Il nous a détruit, et il n'a jamais été puni pour ses crimes. Il a été comme gracié, mais moi je n'ai jamais fini de payer les conséquences de ses actes chaque jour de ma vie. Et toi, la preuve de ses crimes et de ses infamies, tu profites aussi de cette grâce insolente et insupportable.

Tout comme ton père, tu n'es rien de plus qu'un porc, un coureur de jupons. Ma mère a eu le malheur de lui plaire, elle était belle, absolument magnifique ma mère. Surtout quand elle nous regardait, Père et moi, pleine de fierté et de tendresse.

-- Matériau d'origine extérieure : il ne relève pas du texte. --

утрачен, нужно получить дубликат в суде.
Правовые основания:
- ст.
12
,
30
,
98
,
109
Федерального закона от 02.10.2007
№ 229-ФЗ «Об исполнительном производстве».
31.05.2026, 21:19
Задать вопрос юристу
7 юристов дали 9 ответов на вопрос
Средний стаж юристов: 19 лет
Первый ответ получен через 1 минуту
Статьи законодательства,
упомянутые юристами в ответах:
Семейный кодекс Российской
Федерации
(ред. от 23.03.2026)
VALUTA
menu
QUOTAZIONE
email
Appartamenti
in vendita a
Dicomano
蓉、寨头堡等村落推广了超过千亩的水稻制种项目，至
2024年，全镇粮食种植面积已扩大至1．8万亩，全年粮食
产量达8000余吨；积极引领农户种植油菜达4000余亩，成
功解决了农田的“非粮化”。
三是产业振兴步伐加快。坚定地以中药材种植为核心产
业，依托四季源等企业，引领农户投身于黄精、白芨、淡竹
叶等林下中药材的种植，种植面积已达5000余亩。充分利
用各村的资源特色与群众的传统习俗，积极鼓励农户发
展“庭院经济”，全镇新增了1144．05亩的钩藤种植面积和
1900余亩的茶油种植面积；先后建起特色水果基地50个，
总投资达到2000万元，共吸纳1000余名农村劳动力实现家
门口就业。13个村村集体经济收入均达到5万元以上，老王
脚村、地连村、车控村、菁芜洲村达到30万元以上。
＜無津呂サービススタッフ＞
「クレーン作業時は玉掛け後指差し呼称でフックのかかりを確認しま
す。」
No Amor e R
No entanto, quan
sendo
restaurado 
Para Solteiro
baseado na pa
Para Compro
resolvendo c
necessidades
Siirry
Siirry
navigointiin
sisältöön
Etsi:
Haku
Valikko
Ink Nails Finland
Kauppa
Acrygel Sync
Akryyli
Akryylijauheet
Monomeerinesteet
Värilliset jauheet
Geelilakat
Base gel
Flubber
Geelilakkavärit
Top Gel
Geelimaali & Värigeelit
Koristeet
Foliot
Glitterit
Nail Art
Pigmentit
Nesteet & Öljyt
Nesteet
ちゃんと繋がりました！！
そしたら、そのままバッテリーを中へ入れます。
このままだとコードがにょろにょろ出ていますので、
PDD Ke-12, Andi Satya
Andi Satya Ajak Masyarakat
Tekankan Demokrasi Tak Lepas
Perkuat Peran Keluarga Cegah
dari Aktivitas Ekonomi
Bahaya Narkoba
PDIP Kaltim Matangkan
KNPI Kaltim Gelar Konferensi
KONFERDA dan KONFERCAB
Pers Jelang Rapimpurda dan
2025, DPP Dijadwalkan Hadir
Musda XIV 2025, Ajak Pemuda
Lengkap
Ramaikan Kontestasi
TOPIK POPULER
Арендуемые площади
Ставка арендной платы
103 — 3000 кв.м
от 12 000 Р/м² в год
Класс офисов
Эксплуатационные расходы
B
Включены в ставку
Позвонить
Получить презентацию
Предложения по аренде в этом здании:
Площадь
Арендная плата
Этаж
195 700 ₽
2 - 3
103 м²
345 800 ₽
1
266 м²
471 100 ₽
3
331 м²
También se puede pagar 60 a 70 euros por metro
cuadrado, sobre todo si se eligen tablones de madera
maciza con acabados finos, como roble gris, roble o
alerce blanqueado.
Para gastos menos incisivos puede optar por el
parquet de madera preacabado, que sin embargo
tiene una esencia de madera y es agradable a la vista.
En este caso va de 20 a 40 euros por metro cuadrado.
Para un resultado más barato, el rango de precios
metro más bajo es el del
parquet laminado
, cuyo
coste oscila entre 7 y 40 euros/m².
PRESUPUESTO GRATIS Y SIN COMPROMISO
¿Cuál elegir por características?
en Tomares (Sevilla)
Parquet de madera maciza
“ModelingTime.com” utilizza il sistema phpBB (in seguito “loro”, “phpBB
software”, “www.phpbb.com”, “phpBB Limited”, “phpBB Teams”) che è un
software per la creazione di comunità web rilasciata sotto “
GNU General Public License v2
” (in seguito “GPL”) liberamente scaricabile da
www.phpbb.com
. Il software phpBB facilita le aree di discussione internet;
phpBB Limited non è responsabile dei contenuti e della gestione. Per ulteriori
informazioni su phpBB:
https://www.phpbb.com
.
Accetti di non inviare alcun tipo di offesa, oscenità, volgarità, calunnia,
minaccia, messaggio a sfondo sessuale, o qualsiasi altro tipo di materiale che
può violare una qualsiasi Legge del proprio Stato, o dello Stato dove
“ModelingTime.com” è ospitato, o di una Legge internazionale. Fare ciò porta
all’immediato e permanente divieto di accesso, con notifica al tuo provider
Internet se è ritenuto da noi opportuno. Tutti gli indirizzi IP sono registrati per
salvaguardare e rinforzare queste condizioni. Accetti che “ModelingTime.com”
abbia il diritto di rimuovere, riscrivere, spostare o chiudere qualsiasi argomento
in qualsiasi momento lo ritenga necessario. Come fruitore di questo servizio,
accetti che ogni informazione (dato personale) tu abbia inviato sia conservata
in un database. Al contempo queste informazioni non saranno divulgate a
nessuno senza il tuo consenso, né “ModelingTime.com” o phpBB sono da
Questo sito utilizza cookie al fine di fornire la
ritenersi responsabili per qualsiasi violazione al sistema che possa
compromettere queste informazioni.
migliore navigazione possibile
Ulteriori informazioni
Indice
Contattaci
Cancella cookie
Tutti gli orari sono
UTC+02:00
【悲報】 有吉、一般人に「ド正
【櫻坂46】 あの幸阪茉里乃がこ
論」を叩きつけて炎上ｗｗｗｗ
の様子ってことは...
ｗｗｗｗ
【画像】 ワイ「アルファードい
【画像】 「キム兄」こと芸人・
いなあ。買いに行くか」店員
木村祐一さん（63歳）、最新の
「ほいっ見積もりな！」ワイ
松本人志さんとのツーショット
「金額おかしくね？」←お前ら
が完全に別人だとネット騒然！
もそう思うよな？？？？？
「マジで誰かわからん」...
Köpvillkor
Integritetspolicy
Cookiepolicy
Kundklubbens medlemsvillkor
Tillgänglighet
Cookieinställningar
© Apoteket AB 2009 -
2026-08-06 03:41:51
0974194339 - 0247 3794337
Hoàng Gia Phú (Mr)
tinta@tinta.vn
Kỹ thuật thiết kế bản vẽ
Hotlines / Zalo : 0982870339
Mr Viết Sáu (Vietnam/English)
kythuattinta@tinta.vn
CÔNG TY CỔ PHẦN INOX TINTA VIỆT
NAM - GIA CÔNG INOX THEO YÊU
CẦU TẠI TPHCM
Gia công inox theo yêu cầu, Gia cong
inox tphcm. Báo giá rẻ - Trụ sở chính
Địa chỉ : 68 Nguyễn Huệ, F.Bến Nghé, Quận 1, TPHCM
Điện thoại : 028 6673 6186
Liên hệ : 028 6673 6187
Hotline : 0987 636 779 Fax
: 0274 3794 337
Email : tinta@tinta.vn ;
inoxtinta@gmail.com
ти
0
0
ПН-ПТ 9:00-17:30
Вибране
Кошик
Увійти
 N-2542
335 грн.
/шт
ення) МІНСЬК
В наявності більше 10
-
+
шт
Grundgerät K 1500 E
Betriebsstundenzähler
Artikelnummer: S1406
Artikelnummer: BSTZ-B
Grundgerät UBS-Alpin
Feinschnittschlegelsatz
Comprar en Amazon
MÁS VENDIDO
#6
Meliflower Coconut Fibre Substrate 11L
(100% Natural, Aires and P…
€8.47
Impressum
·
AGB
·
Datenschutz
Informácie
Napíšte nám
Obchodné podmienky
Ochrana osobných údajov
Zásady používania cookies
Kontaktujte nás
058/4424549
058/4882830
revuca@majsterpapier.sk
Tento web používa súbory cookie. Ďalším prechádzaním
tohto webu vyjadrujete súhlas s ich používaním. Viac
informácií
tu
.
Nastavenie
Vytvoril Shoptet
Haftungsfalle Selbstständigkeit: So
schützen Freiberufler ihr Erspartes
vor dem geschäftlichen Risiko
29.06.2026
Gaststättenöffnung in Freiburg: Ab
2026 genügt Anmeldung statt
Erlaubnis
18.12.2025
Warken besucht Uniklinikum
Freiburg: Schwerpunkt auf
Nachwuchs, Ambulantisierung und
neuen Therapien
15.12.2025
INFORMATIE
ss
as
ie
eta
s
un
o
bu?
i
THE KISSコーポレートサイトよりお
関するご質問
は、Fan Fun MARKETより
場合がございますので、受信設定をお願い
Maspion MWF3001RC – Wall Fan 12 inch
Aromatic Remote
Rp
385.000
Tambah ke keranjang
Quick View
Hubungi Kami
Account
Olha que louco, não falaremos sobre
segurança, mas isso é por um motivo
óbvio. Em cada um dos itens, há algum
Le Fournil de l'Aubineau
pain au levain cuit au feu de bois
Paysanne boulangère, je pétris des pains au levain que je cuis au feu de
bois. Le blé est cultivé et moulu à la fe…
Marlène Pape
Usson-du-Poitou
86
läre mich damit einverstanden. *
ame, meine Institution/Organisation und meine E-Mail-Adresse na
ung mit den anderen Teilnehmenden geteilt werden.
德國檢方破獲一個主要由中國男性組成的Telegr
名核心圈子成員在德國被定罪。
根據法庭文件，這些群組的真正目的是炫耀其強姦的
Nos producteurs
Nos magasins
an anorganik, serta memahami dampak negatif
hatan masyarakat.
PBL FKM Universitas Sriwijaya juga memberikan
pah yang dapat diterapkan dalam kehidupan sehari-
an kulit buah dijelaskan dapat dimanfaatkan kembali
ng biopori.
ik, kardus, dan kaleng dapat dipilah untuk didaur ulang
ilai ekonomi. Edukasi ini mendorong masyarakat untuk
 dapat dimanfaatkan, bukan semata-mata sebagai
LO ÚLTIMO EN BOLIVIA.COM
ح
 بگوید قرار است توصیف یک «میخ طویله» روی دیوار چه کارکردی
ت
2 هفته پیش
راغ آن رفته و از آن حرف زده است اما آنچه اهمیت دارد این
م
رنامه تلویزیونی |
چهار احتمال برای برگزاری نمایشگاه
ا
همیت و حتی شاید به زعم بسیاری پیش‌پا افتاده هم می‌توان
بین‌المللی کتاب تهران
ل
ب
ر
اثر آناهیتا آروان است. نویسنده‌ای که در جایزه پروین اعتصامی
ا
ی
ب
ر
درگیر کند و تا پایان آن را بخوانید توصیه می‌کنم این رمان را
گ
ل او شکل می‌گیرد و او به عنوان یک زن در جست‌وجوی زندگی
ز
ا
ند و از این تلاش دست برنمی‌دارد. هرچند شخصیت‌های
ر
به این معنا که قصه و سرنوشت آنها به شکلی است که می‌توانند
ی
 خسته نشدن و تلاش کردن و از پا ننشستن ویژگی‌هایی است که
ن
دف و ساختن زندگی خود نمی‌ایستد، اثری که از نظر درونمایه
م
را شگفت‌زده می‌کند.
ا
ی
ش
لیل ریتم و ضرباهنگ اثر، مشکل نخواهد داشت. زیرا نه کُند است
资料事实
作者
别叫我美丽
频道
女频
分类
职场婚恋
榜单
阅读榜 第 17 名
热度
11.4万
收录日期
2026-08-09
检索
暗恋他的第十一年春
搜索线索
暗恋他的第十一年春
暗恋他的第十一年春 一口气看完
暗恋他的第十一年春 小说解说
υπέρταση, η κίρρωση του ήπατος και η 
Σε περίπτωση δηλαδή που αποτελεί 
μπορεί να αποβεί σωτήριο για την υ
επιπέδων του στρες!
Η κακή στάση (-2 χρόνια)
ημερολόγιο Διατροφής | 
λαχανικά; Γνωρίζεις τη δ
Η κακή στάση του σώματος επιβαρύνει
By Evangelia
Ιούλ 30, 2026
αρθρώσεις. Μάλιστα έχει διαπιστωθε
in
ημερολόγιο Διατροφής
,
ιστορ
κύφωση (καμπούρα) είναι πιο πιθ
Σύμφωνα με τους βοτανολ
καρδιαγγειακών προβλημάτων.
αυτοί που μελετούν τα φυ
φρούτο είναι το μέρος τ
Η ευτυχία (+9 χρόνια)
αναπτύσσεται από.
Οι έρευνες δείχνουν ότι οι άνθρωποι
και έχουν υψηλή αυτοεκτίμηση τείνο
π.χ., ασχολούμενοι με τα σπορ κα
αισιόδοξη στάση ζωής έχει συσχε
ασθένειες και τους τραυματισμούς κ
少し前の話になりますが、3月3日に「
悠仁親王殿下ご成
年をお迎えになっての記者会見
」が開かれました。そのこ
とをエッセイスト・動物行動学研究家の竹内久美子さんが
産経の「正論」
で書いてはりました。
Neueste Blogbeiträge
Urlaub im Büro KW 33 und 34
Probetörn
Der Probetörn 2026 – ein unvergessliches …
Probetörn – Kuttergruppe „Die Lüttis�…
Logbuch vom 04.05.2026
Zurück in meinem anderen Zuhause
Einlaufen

Elle n'a jamais été une femme expenssive, Mère, elle n'a jamais étalé ses émotions. Mais je savais voir et lire les signes subtiles, et cela me suffisait et me permettait de savoir. De savoir l'amour qu'avait ma mère pour son époux et son enfant. Pendragon n'a pas été insensible à son charme, j'aurais aimé être capable de lui arracher les yeux. De les lui retirer de leurs orbites et de les jeter aux flammes. J'en mourrai déjà d'envie à l'époque, oh si j'avais été plus grande, si j'avais eu la force que j'ai maintenant. Si J'étais une enfant, mais je n'étais ni stupide ni aveugle, je voyais très bien les yeux que posaient cette ordure sur ma mère. Je voyais très bien la lueur lubrique et sordide qui les habitait lorsqu'ils regardaient Mère. Et je voyais bien que Mère en était au moins autant dégoûtée que moi. Elle, elle aurait pu lui arracher les yeux et lui trancher les mains. Je sais qu'elle l'aurait fait si elle n'avait pas été l'épouse de son vassal. Il le savait, et il en a abusé.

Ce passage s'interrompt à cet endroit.